Everything is chaos. Everything is Pachamama. 4am is Pachamama – just about closing time on Saturday night. 11am is Pachamama when the cleaning lady is there and my suocera is putting away the groceries they got (my suoceri do the shopping for us, saving us from getting up early in the morning, an enormous help). 3pm siesta time is Pachamama when we’d like to be relaxing on the beach maybe but some tecnico or other is coming to fix something that doesn’t work properly (the dishwasher, the ice machine, the cooker, the freezer – every other day something breaks down …). 9.00am is Pachamama because we are woken by the scooters roaring past below and the church bells ring out their demented melody. After only five hours sleep our brains automatically switch on to Pachamama and to the chores we have to do today to make it work tonight. Am I going mad? It seems like it.

Nice people came in to sample our food this weekend. An Italian Swedish girl with her Icelandic boyfriend on holidays at her parents’ place. They ate quickly and then we offered them a limoncello at the bar. They thought all was lovely. In fact the terrace is lovely, nice lighting, though you can hardly read the menu. It looks like somewhere from the Aeolian Isalands or Greece, with its white-washed walls and stone sculptures courtesy of mi marito’s artistic husband.

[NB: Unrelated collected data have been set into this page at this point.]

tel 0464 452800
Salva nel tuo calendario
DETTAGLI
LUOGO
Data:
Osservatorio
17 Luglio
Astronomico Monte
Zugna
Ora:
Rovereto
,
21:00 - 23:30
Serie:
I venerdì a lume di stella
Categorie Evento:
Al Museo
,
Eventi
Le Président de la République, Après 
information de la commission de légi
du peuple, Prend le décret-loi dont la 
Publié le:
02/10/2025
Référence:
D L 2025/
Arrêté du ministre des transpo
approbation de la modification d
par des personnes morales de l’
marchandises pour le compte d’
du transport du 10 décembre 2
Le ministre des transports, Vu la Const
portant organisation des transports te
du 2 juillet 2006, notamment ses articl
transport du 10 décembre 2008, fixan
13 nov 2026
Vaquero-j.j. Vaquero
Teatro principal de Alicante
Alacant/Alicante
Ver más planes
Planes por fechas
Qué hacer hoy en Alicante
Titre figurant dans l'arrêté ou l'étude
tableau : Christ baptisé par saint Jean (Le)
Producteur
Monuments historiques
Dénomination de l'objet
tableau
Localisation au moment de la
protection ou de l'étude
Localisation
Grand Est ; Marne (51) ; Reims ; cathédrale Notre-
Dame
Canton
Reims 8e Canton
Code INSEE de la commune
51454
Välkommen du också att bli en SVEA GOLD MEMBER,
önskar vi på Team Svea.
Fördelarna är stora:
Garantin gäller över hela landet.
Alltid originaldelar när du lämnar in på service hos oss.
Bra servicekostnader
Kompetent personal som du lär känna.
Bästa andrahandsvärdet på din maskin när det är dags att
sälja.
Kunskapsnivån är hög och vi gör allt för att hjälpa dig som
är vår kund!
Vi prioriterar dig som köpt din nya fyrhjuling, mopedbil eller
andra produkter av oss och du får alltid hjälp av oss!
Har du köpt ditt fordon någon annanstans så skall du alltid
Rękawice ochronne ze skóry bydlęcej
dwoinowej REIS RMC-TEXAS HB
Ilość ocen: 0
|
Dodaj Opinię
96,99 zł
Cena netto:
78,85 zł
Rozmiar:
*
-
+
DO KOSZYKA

A nice crowd of Messina University students came in. I heard them speaking Spanish and it turned out they were all doing PhDs in Spanish history and had a Spanish friend over visiting. She is from Cordoba and said her boyfriend was trying to convince her to move over here, but she didn’t think it would be a good move. ‘Something is missing here,’ she said, when we spoke about the night life. There is a saying she said, that goes in Italy you eat well, but in Spain you party better. I have always thought that. The Italians haven’t quite got the spontaneity and unselfconsciousness that the Spanish have; they are too worried about looking good and the important bella figura to let themselves go. The nightlife here, as I observe from my key position behind the till at weekends, consists of driving around to see where there is anything on, finding a good parking space and then finding a good position from where to watch the other people doing the same as you. This may or may not involve going into a bar to get a drink. A lot of people are quite happy to take up position on the pavement outside and watch the other people posing by in the spindly heels and uniform black and white.

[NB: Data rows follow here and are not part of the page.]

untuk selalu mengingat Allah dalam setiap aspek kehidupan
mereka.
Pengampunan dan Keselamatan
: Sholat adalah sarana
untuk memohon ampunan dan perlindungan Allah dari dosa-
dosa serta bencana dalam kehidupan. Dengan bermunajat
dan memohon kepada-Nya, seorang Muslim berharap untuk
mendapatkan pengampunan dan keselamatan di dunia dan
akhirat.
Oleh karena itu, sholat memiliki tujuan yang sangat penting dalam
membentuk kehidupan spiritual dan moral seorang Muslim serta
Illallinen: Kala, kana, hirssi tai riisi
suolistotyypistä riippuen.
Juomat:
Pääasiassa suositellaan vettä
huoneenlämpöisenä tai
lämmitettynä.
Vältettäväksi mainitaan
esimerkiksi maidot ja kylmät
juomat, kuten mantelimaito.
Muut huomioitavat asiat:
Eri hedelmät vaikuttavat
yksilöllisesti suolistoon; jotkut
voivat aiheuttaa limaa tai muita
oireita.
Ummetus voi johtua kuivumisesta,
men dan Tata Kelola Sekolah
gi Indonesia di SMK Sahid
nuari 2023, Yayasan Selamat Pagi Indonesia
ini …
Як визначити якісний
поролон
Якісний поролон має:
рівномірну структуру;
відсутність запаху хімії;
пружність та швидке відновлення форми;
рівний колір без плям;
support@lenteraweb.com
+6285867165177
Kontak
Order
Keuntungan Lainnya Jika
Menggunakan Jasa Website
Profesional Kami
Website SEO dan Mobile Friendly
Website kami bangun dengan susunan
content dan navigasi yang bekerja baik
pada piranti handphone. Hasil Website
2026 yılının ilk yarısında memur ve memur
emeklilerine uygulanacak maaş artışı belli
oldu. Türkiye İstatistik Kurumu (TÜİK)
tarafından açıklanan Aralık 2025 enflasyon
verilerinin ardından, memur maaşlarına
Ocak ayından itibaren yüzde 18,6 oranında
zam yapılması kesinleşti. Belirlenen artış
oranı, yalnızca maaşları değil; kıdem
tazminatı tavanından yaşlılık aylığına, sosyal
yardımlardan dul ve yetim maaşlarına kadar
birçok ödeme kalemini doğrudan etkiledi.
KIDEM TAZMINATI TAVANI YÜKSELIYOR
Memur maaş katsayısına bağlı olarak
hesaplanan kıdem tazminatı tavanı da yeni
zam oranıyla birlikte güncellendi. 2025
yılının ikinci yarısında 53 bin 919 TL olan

It was great to see these more cultured people coming in, but the music was so loud it was hard to hear them. So we had another little scene at the bar, with mi marito insisting on the house music and egged on by il barman. But I turned it down slightly anyway. We are not some hick disco with loud music just for the sake of it.
Meanwhile, il barman and il cameriere are busy drinking shots at the bar, despite our warning that there was to be no drinking. I watch and sense now is not a good time to say anything. ‘Uno due tre’ and down goes the shot. I just don’t like the whole alcohol element even though that is where a lot of the money comes from. We are still having to build up the ‘magazzino’ and owe the food suppliers a lot of money. I would slow down a bit and stop the specials my husband insists on having on the menu, people are so bowled over by the menu they can’t take in specials, and outside they were squinting at it anyway in the dark and could hardly read it.

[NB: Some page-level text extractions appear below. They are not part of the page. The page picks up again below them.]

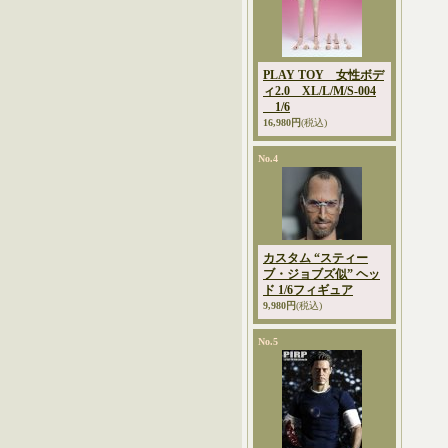
PLAY TOY 女性ボデ
ィ2.0 XL/L/M/S-004
1/6
16,980円
(税込)
No.4
カスタム “スティー
ブ・ジョブズ似” ヘッ
ド 1/6フィギュア
9,980円
(税込)
No.5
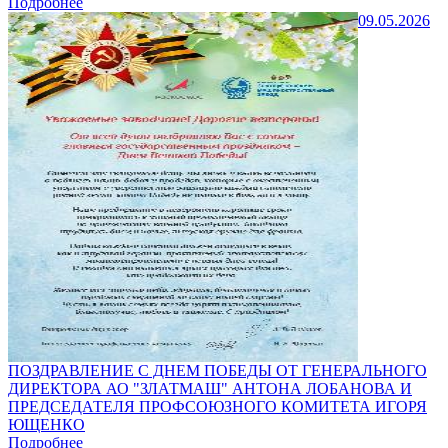
Подробнее
09.05.2026
ПОЗДРАВЛЕНИЕ С ДНЕМ ПОБЕДЫ ОТ ГЕНЕРАЛЬНОГО
ДИРЕКТОРА АО "ЗЛАТМАШ" АНТОНА ЛОБАНОВА И
ПРЕДСЕДАТЕЛЯ ПРОФСОЮЗНОГО КОМИТЕТА ИГОРЯ
ЮЩЕНКО
Подробнее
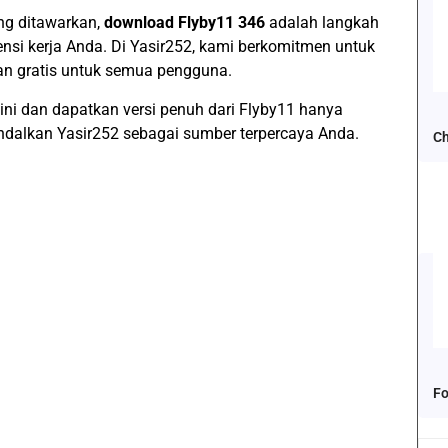
g ditawarkan,
download Flyby11 346
adalah langkah
ensi kerja Anda. Di Yasir252, kami berkomitmen untuk
n gratis untuk semua pengguna.
ni dan dapatkan versi penuh dari Flyby11 hanya
ndalkan Yasir252 sebagai sumber terpercaya Anda.
Ch
Fo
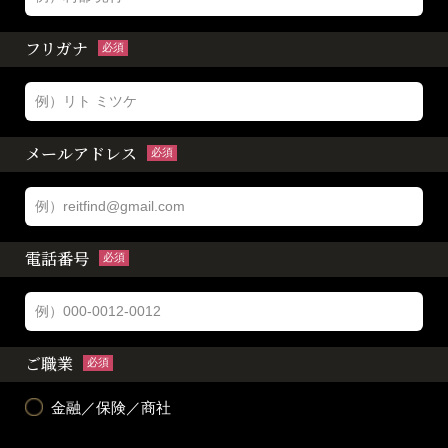
フリガナ
必須
メールアドレス
必須
電話番号
必須
ご職業
必須
金融／保険／商社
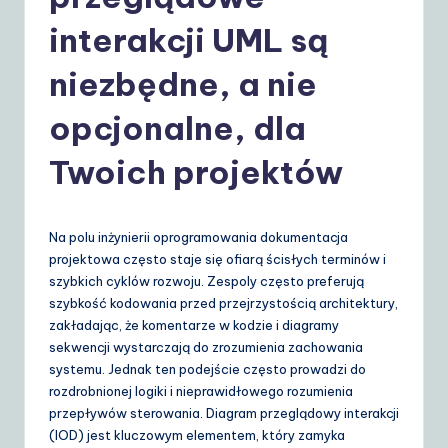
o
li
interakcji UML są
s
niezbędne, a nie
h
opcjonalne, dla
|
Y
Twoich projektów
o
u
Na polu inżynierii oprogramowania dokumentacja
r
projektowa często staje się ofiarą ścisłych terminów i
szybkich cyklów rozwoju. Zespoly często preferują
D
szybkość kodowania przed przejrzystością architektury,
ai
zakładając, że komentarze w kodzie i diagramy
sekwencji wystarczają do zrozumienia zachowania
ly
systemu. Jednak ten podejście często prowadzi do
G
rozdrobnionej logiki i nieprawidłowego rozumienia
przepływów sterowania. Diagram przeglądowy interakcji
ui
(IOD) jest kluczowym elementem, który zamyka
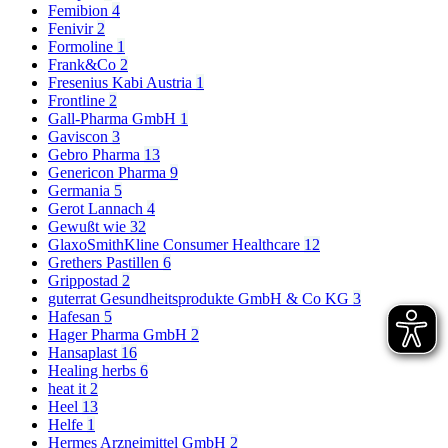
Femibion
4
Fenivir
2
Formoline
1
Frank&Co
2
Fresenius Kabi Austria
1
Frontline
2
Gall-Pharma GmbH
1
Gaviscon
3
Gebro Pharma
13
Genericon Pharma
9
Germania
5
Gerot Lannach
4
Gewußt wie
32
GlaxoSmithKline Consumer Healthcare
12
Grethers Pastillen
6
Grippostad
2
guterrat Gesundheitsprodukte GmbH & Co KG
3
Hafesan
5
Hager Pharma GmbH
2
Hansaplast
16
Healing herbs
6
heat it
2
Heel
13
Helfe
1
Hermes Arzneimittel GmbH
2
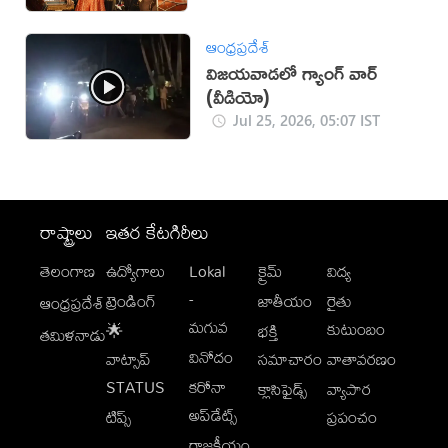
ఆంధ్రప్రదేశ్
విజయవాడలో గ్యాంగ్ వార్
(వీడియో)
Jul 25, 2026, 05:07 IST
రాష్ట్రాలు
ఇతర కేటగిరీలు
తెలంగాణ
ఉద్యోగాలు
Lokal
క్రైమ్
విద్య
-
ట్రెండింగ్
జాతీయం
రైతు
ఆంధ్రప్రదేశ్
మగువ
కుటుంబం
🌟
భక్తి
తమిళనాడు
వినోదం
వాట్సాప్
సమాచారం
వాతావరణం
STATUS
కరోనా
క్లాసిఫైడ్స్
వ్యాపార
అప్‌డేట్స్
టిప్స్
ప్రపంచం
రాజకీయం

The customers come in for drinks from about 11.30 onwards and the restaurant side of things calms down. We have table service for drinks too, which is not a good idea in my opinion because it is harder to make sure they don’t leave without paying, and also they really try it on (and there is no service charge – apparently it would offend the customers and they would just go elsewhere. But are we sure there is no table service charge elsewhere?). For example, one table of six outside on the terrace took ages to decide what they wanted, adding on different things to their cocktails and generally trying to make them as alcoholic as possible (the cocktails are already three times as strong here as they are at home and half the price). They had no sooner got their drinks delivered to them than one of them called me over and said his was too weak and that he wanted another shot in it, and he asked for another straw. Well, il barman assured me it was very strong already, but added more gin to it and blended it again and I had no sooner brought it back up than a girl at the table asked me for another straw. I looked at her and laughed as if to say, you can forget it and don’t try it on with me, and mi marito jumped on in. ‘Don’t treat the customers like that!’ he hissed! I smiled sweetly. ‘My husband will just get you your straw.’